**EXERCISE INSTRUCTIONS**: Each line below has to be output exactly, from first to last.

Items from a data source
--- START ---
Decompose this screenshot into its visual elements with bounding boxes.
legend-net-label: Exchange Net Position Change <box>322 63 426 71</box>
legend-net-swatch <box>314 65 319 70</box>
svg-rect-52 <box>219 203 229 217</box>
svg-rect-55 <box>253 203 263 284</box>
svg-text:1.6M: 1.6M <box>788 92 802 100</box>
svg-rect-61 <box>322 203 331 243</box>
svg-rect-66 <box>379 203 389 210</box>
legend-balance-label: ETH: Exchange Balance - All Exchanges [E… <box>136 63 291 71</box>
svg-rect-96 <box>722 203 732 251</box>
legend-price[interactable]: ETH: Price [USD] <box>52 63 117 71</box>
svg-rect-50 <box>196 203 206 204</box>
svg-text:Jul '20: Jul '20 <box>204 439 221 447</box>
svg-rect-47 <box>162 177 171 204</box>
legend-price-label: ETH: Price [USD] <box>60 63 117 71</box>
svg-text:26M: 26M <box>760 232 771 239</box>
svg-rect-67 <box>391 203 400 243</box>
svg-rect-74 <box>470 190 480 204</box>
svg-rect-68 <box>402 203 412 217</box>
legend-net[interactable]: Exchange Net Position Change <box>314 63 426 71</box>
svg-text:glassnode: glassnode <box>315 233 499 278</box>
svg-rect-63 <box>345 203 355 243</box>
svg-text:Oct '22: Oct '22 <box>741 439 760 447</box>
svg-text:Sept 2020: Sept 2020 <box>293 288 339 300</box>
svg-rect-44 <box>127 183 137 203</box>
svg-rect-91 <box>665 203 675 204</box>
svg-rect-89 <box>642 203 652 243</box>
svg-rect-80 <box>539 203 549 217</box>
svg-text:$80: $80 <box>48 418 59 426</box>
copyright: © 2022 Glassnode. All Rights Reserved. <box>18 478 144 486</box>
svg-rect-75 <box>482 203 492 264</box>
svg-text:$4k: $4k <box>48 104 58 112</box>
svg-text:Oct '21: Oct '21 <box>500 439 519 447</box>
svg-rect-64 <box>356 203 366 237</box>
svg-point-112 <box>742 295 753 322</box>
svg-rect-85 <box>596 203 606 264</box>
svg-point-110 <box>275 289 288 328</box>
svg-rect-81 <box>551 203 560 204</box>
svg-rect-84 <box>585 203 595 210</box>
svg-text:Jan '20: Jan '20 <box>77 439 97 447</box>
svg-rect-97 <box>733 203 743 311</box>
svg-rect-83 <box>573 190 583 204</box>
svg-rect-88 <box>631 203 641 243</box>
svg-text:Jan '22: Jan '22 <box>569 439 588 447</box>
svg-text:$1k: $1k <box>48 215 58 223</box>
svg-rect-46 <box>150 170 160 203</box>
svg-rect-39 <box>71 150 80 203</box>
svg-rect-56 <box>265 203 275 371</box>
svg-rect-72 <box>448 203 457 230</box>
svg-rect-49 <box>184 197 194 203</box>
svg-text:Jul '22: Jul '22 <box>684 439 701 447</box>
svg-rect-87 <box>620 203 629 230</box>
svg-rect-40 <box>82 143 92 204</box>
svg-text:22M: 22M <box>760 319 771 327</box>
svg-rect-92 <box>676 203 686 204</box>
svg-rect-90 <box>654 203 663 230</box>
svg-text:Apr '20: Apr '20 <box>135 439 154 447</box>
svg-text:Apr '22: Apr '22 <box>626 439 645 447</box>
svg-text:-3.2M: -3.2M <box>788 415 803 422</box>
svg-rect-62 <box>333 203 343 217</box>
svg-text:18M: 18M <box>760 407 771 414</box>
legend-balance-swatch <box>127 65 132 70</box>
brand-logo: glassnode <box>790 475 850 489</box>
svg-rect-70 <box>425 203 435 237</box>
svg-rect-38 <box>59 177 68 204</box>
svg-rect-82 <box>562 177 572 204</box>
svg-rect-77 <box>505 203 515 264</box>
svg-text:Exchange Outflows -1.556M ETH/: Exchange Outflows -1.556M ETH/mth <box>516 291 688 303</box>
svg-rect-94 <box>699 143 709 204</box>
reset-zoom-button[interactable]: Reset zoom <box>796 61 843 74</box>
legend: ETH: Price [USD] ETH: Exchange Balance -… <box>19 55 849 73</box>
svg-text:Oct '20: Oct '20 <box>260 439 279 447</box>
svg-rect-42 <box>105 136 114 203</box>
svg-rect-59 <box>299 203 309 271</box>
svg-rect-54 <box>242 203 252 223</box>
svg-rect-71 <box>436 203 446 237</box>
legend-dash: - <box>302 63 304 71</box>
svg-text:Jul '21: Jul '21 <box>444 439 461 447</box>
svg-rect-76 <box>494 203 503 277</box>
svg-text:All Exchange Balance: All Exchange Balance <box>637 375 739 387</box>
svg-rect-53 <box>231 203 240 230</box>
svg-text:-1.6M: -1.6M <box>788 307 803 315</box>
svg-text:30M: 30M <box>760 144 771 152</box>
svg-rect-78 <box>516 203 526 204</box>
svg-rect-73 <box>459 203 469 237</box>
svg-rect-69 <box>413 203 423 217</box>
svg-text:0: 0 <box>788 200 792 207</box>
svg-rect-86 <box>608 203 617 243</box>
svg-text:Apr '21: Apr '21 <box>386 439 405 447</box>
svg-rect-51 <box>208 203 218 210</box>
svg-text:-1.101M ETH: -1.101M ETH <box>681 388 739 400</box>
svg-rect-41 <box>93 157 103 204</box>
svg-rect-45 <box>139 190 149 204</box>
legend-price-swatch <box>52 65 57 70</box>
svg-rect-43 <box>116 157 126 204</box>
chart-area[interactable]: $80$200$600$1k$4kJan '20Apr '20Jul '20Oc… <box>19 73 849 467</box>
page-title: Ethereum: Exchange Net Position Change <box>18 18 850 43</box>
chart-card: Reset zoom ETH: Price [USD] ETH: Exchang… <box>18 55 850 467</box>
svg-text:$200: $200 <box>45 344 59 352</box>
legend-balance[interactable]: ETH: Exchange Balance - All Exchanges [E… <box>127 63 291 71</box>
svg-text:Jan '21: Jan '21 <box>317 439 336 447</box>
--- END ---
**EXERCISE SOLUTION**:
Decompose this screenshot into its visual elements with bounding boxes.
legend-net-label: Exchange Net Position Change <box>322 63 426 71</box>
legend-net-swatch <box>314 65 319 70</box>
svg-rect-52 <box>219 203 229 217</box>
svg-rect-55 <box>253 203 263 284</box>
svg-text:1.6M: 1.6M <box>788 92 802 100</box>
svg-rect-61 <box>322 203 331 243</box>
svg-rect-66 <box>379 203 389 210</box>
legend-balance-label: ETH: Exchange Balance - All Exchanges [E… <box>136 63 291 71</box>
svg-rect-96 <box>722 203 732 251</box>
legend-price[interactable]: ETH: Price [USD] <box>52 63 117 71</box>
svg-rect-50 <box>196 203 206 204</box>
svg-text:Jul '20: Jul '20 <box>204 439 221 447</box>
svg-rect-47 <box>162 177 171 204</box>
legend-price-label: ETH: Price [USD] <box>60 63 117 71</box>
svg-text:26M: 26M <box>760 232 771 239</box>
svg-rect-67 <box>391 203 400 243</box>
svg-rect-74 <box>470 190 480 204</box>
svg-rect-68 <box>402 203 412 217</box>
legend-net[interactable]: Exchange Net Position Change <box>314 63 426 71</box>
svg-text:glassnode: glassnode <box>315 233 499 278</box>
svg-rect-63 <box>345 203 355 243</box>
svg-text:Oct '22: Oct '22 <box>741 439 760 447</box>
svg-text:Sept 2020: Sept 2020 <box>293 288 339 300</box>
svg-rect-44 <box>127 183 137 203</box>
svg-rect-91 <box>665 203 675 204</box>
svg-rect-89 <box>642 203 652 243</box>
svg-rect-80 <box>539 203 549 217</box>
svg-text:$80: $80 <box>48 418 59 426</box>
copyright: © 2022 Glassnode. All Rights Reserved. <box>18 478 144 486</box>
svg-rect-75 <box>482 203 492 264</box>
svg-text:$4k: $4k <box>48 104 58 112</box>
svg-text:Oct '21: Oct '21 <box>500 439 519 447</box>
svg-rect-64 <box>356 203 366 237</box>
svg-point-112 <box>742 295 753 322</box>
svg-rect-85 <box>596 203 606 264</box>
svg-point-110 <box>275 289 288 328</box>
svg-rect-81 <box>551 203 560 204</box>
svg-rect-84 <box>585 203 595 210</box>
svg-text:Jan '20: Jan '20 <box>77 439 97 447</box>
svg-rect-97 <box>733 203 743 311</box>
svg-rect-83 <box>573 190 583 204</box>
svg-rect-88 <box>631 203 641 243</box>
svg-text:Jan '22: Jan '22 <box>569 439 588 447</box>
svg-text:$1k: $1k <box>48 215 58 223</box>
svg-rect-46 <box>150 170 160 203</box>
svg-rect-39 <box>71 150 80 203</box>
svg-rect-56 <box>265 203 275 371</box>
svg-rect-72 <box>448 203 457 230</box>
svg-rect-49 <box>184 197 194 203</box>
svg-text:Jul '22: Jul '22 <box>684 439 701 447</box>
svg-rect-87 <box>620 203 629 230</box>
svg-rect-40 <box>82 143 92 204</box>
svg-text:22M: 22M <box>760 319 771 327</box>
svg-rect-92 <box>676 203 686 204</box>
svg-rect-90 <box>654 203 663 230</box>
svg-text:Apr '20: Apr '20 <box>135 439 154 447</box>
svg-text:Apr '22: Apr '22 <box>626 439 645 447</box>
svg-text:-3.2M: -3.2M <box>788 415 803 422</box>
svg-rect-62 <box>333 203 343 217</box>
svg-text:18M: 18M <box>760 407 771 414</box>
legend-balance-swatch <box>127 65 132 70</box>
brand-logo: glassnode <box>790 475 850 489</box>
svg-rect-70 <box>425 203 435 237</box>
svg-rect-38 <box>59 177 68 204</box>
svg-rect-82 <box>562 177 572 204</box>
svg-rect-77 <box>505 203 515 264</box>
svg-text:Exchange Outflows -1.556M ETH/: Exchange Outflows -1.556M ETH/mth <box>516 291 688 303</box>
svg-rect-94 <box>699 143 709 204</box>
reset-zoom-button[interactable]: Reset zoom <box>796 61 843 74</box>
legend: ETH: Price [USD] ETH: Exchange Balance -… <box>19 55 849 73</box>
svg-text:Oct '20: Oct '20 <box>260 439 279 447</box>
svg-rect-42 <box>105 136 114 203</box>
svg-rect-59 <box>299 203 309 271</box>
svg-rect-54 <box>242 203 252 223</box>
svg-rect-71 <box>436 203 446 237</box>
legend-dash: - <box>302 63 304 71</box>
svg-text:Jul '21: Jul '21 <box>444 439 461 447</box>
svg-rect-76 <box>494 203 503 277</box>
svg-text:All Exchange Balance: All Exchange Balance <box>637 375 739 387</box>
svg-rect-53 <box>231 203 240 230</box>
svg-text:-1.6M: -1.6M <box>788 307 803 315</box>
svg-text:30M: 30M <box>760 144 771 152</box>
svg-rect-78 <box>516 203 526 204</box>
svg-rect-73 <box>459 203 469 237</box>
svg-rect-69 <box>413 203 423 217</box>
svg-text:0: 0 <box>788 200 792 207</box>
svg-rect-86 <box>608 203 617 243</box>
svg-text:Apr '21: Apr '21 <box>386 439 405 447</box>
svg-rect-51 <box>208 203 218 210</box>
svg-text:-1.101M ETH: -1.101M ETH <box>681 388 739 400</box>
svg-rect-41 <box>93 157 103 204</box>
svg-rect-45 <box>139 190 149 204</box>
legend-price-swatch <box>52 65 57 70</box>
svg-rect-43 <box>116 157 126 204</box>
chart-area[interactable]: $80$200$600$1k$4kJan '20Apr '20Jul '20Oc… <box>19 73 849 467</box>
page-title: Ethereum: Exchange Net Position Change <box>18 18 850 43</box>
chart-card: Reset zoom ETH: Price [USD] ETH: Exchang… <box>18 55 850 467</box>
svg-text:$200: $200 <box>45 344 59 352</box>
legend-balance[interactable]: ETH: Exchange Balance - All Exchanges [E… <box>127 63 291 71</box>
svg-text:Jan '21: Jan '21 <box>317 439 336 447</box>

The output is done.